Staff members who work in health-related fields, including Salsbury, had been asking for guidance on the new legal landscape for abortion and contraception, she said. When the memo came out, she watched her inbox fill up with requests for interviews from news outlets, including The New Yorker and Rolling Stone. Then she saw headlines like “University of Idaho Issues Gag Order on Abortion,” and felt frustrated that she couldn’t defend the place where both of her children got degrees.
But Salsbury could understand why some of her colleagues were concerned that the university was not standing up for them and their students. She felt the tone of the memo could have been more sensitive.
She contributed to a follow-up document meant to clarify the university’s position. The new memo stated that the university “encourages faculty to engage in educational discussions on topics of their choice,” but it reiterated that the vagueness of the law could put them in the cross hairs. Employees should “know they can choose to assess for themselves what level of risk they are comfortable with when determining what they teach or talk about in performing their job,” it said.
Smith, the Idaho student, said her campus is politically divided. The student-body president, Tanner McClain, believes the Supreme Court was right to overturn Roe. Smith grew up in Kooskia, Idaho, a small town that she described as very conservative. But she adopted the more liberal worldview of her parents, who once traveled the country as part of a circus.
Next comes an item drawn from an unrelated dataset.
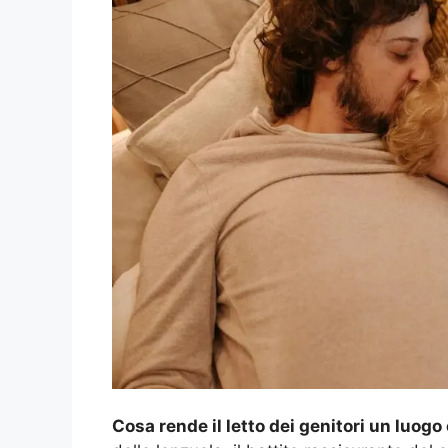
Cosa rende il letto dei genitori un luog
“It always put me into a position where I had to kind of look at things from both angles,” Smith said. “I would hear one thing at school and hear one thing at home, and they were very, very different.”
The experience taught her to look for common ground. She reached out to McClain to discuss her view that the Idaho law infringes on freedom of speech.
Smith and another student wrote a resolution protesting the law, and it was presented to the student government. At first, McClain didn’t know what he thought about it. “I believe that it’s the responsibility of state legislators to enact policies protecting the lives of unborn children,” McClain said. “At the same time, I also am a staunch supporter of the freedom of expression and speech, especially on campus.”
McClain, a philosophy and political-science major, considered how hard it would be to have a conversation in class about the ethics of abortion, or the laws surrounding it, with someone who could not plainly describe why the procedure should be allowed. He felt the law’s wording had the potential to infringe on what people could say.
“I can’t learn the other side of the argument without talking about abortion,” he said. “How can I defend my pro-life stance without fully understanding both sides of the argument?”
He voted in favor of the resolution. It passed unanimously.
For now, such efforts are largely symbolic. In some corners, the effect of the law and the university’s response have been apparent.
Jessica H., a senior who is queer, hasn’t always felt welcome in Idaho. Though the flagship campus has felt a bit safer to them than where they grew up, Jessica said the law and the memo had sent a clear signal. They work in a lab, so the university’s guidance applies to them. They won’t talk about abortion.
“I can’t say anything on the topic,” they said. “I haven’t said anything on the topic.”